10,000 documents is an awful lot. Truly a low precision, high recall search. But sometimes, one starts off searching very broadly because Westlaw and Lexis Advance provide a “search within results” option to narrow down initial search output. While I do not perform many broad searches in Westlaw, I have never once seen a figure higher than 10,000 documents in my search results. I have, however, seen “10,000+” documents in equally broad Lexis Advance searches on the same topic. Unfortunately 10,000 documents appears to be a search results limit in Westlaw.
If an initial search pulls up 10,000 documents in Westlaw, there is no reason to believe all Westlaw documents identified by one’s search are really all the potentially relevant documents in the Westlaw database. Searching within the initial 10,000 documents search results would be, therefore, based on a seriously flawed subset of the Westlaw database, one defined by West Search, not one’s search logic. This is not the case in Lexis Advance where a broad search may yield 10,000+ documents for searching within initial results. If this is indeed a flaw in West Search’s output, one must conclude that Lexis Advance offers more comprehensive searching of its database than Westlaw. — Joe
I was helping a cite checker with Pennsylvania Consolidated Statutes when I came across this free site called WestlawNext State Government Sites.

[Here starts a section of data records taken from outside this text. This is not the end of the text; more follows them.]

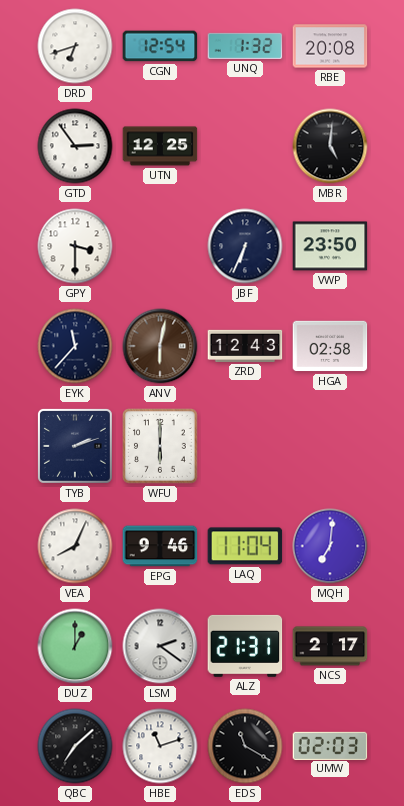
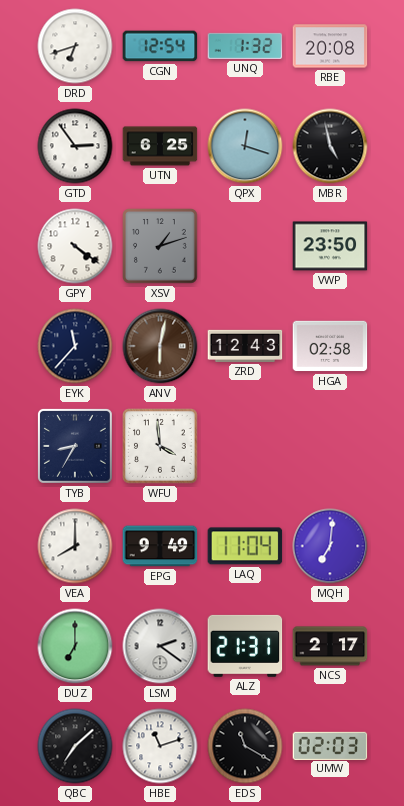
UTN: 12:25 -> 6:25
QPX: none -> 12:18
MBR: 5:01 -> 4:58
GPY: 3:30 -> 4:21
XSV: none -> 1:12
JBF: 6:34 -> none
TYB: 2:12 -> 8:35
WFU: 6:00 -> 3:59
VEA: 8:04 -> 8:00
EPG: 9:46 -> 9:49
DUZ: 1:00 -> 7:00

I’m not sure what TR is trying to do with this as FindLaw still exists. The collection features a small but haphazard collection of primary and quasi-primary materials from what I would describe as all over the place. The limited number of states represented are far from comprehensive. The materials presented are just as puzzling. Each collection has different ways to conduct searches. Take a look. Anybody with reactions please let me know.
Yes, it’s been a while. Between the ever present health issues and building and teaching a set of lesson plans on legal research to our first year students, it’s been tough to get back to the blog. Well, the teaching part is essentially over until the first week of classes in January. Let me catch up with a few things, a couple of business and one essentially fun.
The first business item is the announcement I received recently noting that Lexis has purchased Lex Machina:
Today LexisNexis announced that it has acquired Silicon Valley-based Lex Machina, creators of the award-winning Legal Analytics platform that helps law firms and companies excel in the business and practice of law.
A look into the near future. The integration of Lex Machina Legal Analytics with the deep collection of LexisNexis content and technology will unleash the creation of new, innovative solutions to help predict the results of legal strategies for all areas of the law.
With its acquisition, Lex Machina becomes part of the ongoing LexisNexis commitment to offer modern, next-generation solutions that help legal professionals work more efficiently, make better-informed decisions and drive success for their clients, practice and business.
The acquisition is described as a “prominent and fresh example of how a major player in legal technology and publishing is investing in analytics capabilities.” I can understand that. As we grew up with Lexis and Westlaw we were taught (or taught) the utility of field searching. The available information in a document allowed us to search particular judges or attorneys to do our own analysis of their involvement with topics and issues. We have the ability today to make more detailed analyses.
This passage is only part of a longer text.